İyiliği tavsiye/teşvik etme ve kötülükten sakındırma/uzaklaştırma şeklinde tercüme edilen "emri bi'l-ma'ruf ve nehyi ani'l-münker" Kur'an-ı Kerim'de dokuz defa geçmektedir. Yüce Allah, Kur'an-ı Kerim'de Müslümanlara hitaben, "Siz, insanların iyiliği için çıkarılmış en hayırlı bir ümmetsiniz. (Çünkü) iyiliği emreder, kötülüğe engel olur ve Allah’a (hakkıyla) inanırsınız. " buyurmuş, başka ayetlerde de iyiliği teşvik ederek, kötülükten sakındırmayı müminlerin başlıca özellikleri arasında zikretmiştir. İnananlara "iyiliği tavsiye edip kötülükten sakındırma" erdemini aşılamaya gayret eden Allah Resulü de bu vasfın imanla olan sıkı ilişkisini vurgulamıştır.

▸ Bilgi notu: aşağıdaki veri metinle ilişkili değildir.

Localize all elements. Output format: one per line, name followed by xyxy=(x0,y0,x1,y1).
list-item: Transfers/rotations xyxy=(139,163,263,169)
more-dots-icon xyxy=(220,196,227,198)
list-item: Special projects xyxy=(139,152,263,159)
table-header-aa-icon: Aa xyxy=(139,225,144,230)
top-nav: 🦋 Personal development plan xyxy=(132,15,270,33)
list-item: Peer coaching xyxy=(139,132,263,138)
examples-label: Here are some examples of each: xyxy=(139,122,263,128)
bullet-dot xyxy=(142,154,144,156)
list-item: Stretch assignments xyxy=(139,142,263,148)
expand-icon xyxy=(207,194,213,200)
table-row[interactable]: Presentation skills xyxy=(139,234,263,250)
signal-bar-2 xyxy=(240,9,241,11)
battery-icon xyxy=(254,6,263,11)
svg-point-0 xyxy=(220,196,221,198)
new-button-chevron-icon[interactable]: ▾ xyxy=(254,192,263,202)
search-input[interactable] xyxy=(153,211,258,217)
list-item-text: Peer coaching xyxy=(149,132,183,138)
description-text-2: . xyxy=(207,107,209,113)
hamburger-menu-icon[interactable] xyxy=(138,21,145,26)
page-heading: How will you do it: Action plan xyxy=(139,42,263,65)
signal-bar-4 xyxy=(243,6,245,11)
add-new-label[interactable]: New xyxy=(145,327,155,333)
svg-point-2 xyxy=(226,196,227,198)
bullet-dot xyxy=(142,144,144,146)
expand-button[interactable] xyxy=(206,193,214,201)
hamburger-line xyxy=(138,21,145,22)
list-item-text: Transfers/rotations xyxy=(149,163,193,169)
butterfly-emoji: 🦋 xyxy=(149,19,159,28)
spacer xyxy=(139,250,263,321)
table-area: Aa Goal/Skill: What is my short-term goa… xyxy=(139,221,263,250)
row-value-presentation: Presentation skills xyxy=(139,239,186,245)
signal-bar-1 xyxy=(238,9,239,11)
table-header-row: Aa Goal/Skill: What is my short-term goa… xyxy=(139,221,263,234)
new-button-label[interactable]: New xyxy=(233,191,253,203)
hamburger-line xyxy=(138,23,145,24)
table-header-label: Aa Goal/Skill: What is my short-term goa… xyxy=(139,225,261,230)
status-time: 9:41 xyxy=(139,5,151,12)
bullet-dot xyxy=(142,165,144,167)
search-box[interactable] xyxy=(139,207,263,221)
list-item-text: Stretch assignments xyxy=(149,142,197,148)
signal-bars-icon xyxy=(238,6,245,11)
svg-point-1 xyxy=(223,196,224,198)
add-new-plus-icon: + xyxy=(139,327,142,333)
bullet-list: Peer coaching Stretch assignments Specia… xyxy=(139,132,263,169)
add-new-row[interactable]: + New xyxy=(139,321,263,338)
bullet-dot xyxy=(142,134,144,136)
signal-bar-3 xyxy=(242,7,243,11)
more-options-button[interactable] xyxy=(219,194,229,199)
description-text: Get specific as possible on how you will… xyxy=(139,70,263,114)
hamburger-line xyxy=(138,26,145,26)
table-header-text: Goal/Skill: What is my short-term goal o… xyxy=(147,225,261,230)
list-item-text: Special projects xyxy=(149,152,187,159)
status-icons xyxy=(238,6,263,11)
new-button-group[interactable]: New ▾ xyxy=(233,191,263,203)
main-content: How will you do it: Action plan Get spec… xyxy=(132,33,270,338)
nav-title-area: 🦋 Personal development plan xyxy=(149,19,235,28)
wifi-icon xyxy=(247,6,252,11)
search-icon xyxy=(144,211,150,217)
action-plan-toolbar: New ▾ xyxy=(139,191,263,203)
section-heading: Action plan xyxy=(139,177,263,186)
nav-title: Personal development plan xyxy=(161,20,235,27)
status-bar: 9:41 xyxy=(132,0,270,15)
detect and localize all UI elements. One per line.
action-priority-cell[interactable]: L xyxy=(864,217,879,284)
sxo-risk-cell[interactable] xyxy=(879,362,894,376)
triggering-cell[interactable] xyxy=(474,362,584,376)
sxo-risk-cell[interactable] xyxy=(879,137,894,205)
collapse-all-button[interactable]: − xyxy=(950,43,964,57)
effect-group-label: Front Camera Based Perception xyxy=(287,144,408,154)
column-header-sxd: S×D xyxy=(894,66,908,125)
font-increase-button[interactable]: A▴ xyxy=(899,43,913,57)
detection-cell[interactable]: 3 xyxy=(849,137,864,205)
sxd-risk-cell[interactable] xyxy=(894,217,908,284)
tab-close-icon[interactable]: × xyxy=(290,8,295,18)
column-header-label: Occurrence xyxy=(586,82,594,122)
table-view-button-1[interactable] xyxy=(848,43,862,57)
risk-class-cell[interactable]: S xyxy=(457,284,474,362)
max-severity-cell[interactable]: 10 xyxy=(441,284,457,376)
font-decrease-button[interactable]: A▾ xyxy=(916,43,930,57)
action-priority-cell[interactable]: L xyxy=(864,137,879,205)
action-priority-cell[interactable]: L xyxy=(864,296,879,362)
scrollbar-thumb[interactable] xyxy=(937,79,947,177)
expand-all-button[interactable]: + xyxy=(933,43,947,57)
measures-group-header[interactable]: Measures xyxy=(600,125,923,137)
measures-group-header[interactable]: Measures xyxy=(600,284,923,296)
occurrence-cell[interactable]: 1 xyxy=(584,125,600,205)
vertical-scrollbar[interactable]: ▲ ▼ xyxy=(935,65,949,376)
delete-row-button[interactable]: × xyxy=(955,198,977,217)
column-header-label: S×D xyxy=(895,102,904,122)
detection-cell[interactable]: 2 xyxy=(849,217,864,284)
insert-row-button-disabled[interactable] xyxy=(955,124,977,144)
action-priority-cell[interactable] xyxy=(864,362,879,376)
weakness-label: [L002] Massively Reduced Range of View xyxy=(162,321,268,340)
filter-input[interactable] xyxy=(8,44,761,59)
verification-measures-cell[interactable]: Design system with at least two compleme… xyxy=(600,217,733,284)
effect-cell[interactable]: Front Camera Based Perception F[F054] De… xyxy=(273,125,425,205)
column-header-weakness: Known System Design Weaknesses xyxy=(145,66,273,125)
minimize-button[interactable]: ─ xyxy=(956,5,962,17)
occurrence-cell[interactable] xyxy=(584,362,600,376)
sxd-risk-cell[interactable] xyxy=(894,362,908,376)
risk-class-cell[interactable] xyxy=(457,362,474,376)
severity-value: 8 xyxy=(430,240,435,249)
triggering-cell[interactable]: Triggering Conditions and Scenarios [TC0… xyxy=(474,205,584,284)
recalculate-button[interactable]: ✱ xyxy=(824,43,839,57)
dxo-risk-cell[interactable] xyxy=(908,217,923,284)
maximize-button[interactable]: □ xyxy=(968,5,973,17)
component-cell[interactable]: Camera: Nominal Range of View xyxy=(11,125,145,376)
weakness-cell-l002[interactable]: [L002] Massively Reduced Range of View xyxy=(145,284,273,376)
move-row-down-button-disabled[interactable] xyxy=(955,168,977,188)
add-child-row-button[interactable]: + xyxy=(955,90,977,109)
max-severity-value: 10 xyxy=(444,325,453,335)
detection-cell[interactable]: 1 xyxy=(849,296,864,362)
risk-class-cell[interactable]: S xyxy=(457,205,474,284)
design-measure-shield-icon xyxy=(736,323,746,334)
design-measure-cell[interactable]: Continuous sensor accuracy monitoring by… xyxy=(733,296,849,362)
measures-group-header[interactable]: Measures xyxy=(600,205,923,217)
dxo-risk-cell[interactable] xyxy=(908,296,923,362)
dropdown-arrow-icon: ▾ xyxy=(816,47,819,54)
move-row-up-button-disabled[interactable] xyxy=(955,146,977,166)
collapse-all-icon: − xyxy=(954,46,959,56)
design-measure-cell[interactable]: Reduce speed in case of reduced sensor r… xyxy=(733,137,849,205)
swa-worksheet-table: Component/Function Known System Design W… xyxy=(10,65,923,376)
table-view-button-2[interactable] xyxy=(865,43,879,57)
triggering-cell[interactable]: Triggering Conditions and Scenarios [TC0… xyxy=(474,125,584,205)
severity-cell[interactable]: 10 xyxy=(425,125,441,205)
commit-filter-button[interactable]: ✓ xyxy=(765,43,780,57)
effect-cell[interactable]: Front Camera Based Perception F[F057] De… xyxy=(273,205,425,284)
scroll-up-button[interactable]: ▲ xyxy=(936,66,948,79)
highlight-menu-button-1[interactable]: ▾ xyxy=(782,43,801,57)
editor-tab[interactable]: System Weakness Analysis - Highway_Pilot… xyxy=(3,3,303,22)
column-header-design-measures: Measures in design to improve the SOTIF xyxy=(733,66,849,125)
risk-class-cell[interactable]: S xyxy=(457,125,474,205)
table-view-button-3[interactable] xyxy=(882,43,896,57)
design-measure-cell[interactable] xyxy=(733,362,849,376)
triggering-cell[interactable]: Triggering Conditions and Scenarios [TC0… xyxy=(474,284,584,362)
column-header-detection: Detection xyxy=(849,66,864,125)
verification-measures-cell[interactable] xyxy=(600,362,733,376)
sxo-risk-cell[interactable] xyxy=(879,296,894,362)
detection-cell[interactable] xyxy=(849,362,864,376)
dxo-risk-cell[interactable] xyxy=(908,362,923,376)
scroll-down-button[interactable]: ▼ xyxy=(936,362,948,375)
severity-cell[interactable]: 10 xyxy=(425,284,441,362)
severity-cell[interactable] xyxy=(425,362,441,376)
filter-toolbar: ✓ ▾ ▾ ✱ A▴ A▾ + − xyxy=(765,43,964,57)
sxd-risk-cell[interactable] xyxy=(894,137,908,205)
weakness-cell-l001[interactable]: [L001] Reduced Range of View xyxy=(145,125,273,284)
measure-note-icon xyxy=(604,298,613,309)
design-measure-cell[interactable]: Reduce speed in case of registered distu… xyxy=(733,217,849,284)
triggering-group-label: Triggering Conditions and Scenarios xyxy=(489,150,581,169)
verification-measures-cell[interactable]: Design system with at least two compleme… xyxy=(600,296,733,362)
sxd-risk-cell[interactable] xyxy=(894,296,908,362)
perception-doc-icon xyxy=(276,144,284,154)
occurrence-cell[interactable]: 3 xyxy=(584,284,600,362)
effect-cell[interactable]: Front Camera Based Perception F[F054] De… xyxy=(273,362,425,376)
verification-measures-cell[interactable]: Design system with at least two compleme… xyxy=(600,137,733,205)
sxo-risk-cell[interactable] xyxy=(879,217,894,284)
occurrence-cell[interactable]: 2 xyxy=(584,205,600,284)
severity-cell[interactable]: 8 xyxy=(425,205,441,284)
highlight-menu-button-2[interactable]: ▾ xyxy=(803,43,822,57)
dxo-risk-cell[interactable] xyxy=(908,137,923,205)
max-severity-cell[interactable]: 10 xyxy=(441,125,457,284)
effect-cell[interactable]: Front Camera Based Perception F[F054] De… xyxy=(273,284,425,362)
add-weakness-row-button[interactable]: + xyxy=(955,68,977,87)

Her fırsatta anne babaya, komşulara, bütün insanlara hatta hayvanlara ve bitkilere kısacası bütün mahlûkata iyi davranmayı tavsiye eden Peygamber Efendimiz, Allah-u Teâlâ’nın müminlere her işte iyiliği emrettiğini bildirmiştir. Kötü olan her şeyden ashabını sakındırırken, Allah-u Teâlâ nezdinde "iyi" olan her şeye karşı onları teşvik etmiştir. Bu terbiyeyle yetişen ashab da bu konuda oldukça titiz davranmış, emir bi'l-ma'ruf ve nehyi ani'l-münker ilkesini hayatlarına en güzel şekilde tatbike gayret etmişlerdir…
İyiliği söyleyip kötülükten sakındırmak toplumun esenlik ve huzuru için tüm Müslümanların sosyal ve ahlâki bir görevdir. Toplum içerisinde iyiliği tavsiye edip kötülükten sakındırma görevinin ne zaman ve ne şekilde yapılacağı hususunda Müslüman akıllıca davranmalıdır. İyiliğe teşvik edip kötülükten sakındırmak niyetiyle de olsa rencide edici, kaba, zorlayıcı ifadeler tam tersi etki oluşturabilir. Mümin kimse sözü güzel, zarif, yerli yerinde söyleyebilecek şekilde kişisel gelişimine yatırım yapmalıdır. İyiliği emredip kötülükten sakındırma vazifesi şahsileştirilmek suretiyle bir çekişme vesilesine dönüştürülerek şeytanın tuzağına düşülmemelidir.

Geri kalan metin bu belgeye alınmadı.